» **Problem details**: Leaving out the images, please output every entry exactly as it appears.

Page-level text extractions
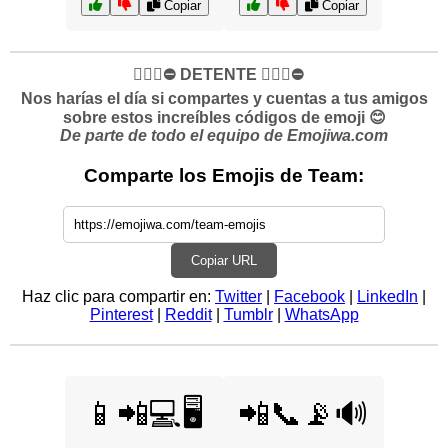
Copiar
Copiar
✋🏻🛑⛔️ DETENTE ✋🏻🛑⛔️
Nos harías el día si compartes y cuentas a tus amigos
sobre estos increíbles códigos de emoji 😊
De parte de todo el equipo de Emojiwa.com
Comparte los Emojis de Team:
Copiar URL
Haz clic para compartir en:
Twitter
|
Facebook
|
LinkedIn
|
Pinterest
|
Reddit
|
Tumblr
|
WhatsApp
📱📲💻🖥️
📲📞📡🔊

» **Answer for this exercise**:
Copiar
Copiar
✋🏻🛑⛔️ DETENTE ✋🏻🛑⛔️
Nos harías el día si compartes y cuentas a tus amigos
sobre estos increíbles códigos de emoji 😊
De parte de todo el equipo de Emojiwa.com
Comparte los Emojis de Team:
Copiar URL
Haz clic para compartir en:
Twitter
|
Facebook
|
LinkedIn
|
Pinterest
|
Reddit
|
Tumblr
|
WhatsApp
📱📲💻🖥️
📲📞📡🔊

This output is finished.